| About this exercise |
Exact copy, no pictures: restate each entry below word for word.

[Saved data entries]
:::::

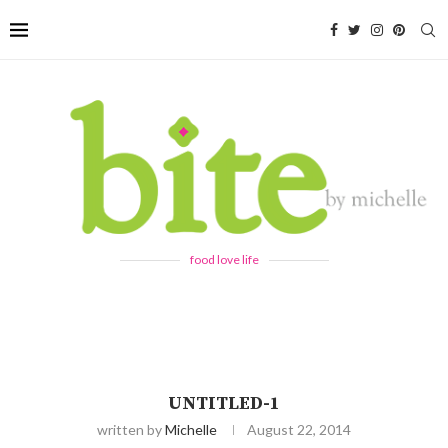
food love life
UNTITLED-1
written by
Michelle
August 22, 2014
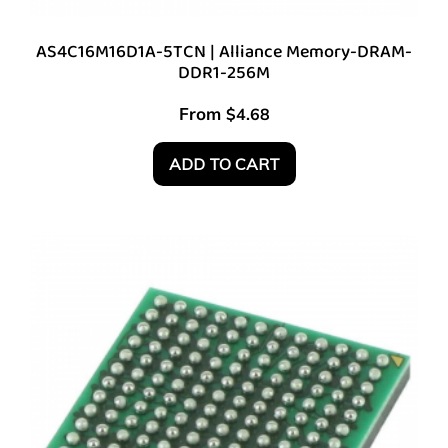
AS4C16M16D1A-5TCN | Alliance Memory-DRAM-
DDR1-256M
From
$
4.68
ADD TO CART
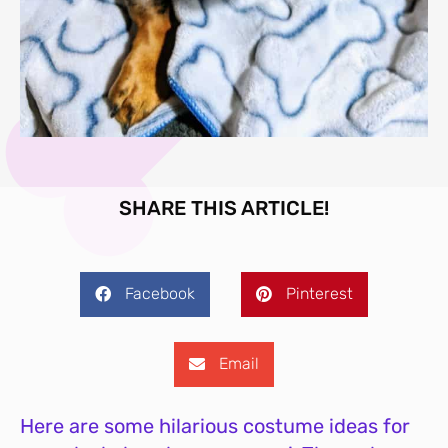
SHARE THIS ARTICLE!
Facebook
Pinterest
Email
Here are some hilarious costume ideas for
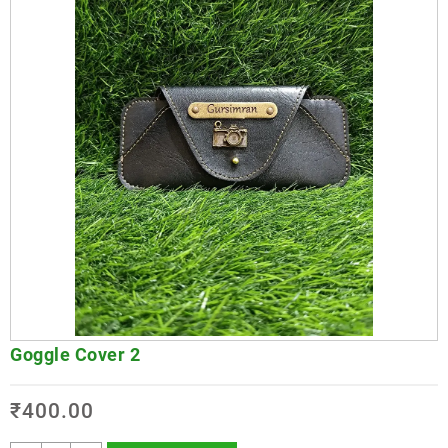
Goggle Cover 2
₹
400.00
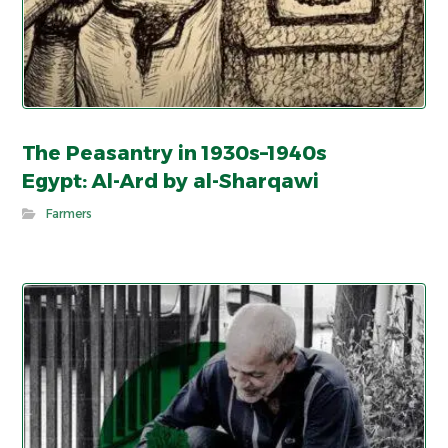
The Peasantry in 1930s–1940s
Egypt: Al-Ard by al-Sharqawi
Farmers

:::::

| Reply |
food love life
UNTITLED-1
written by
Michelle
August 22, 2014
AS4C16M16D1A-5TCN | Alliance Memory-DRAM-
DDR1-256M
From
$
4.68
ADD TO CART
SHARE THIS ARTICLE!
Facebook
Pinterest
Email
Here are some hilarious costume ideas for
Goggle Cover 2
₹
400.00
The Peasantry in 1930s–1940s
Egypt: Al-Ard by al-Sharqawi
Farmers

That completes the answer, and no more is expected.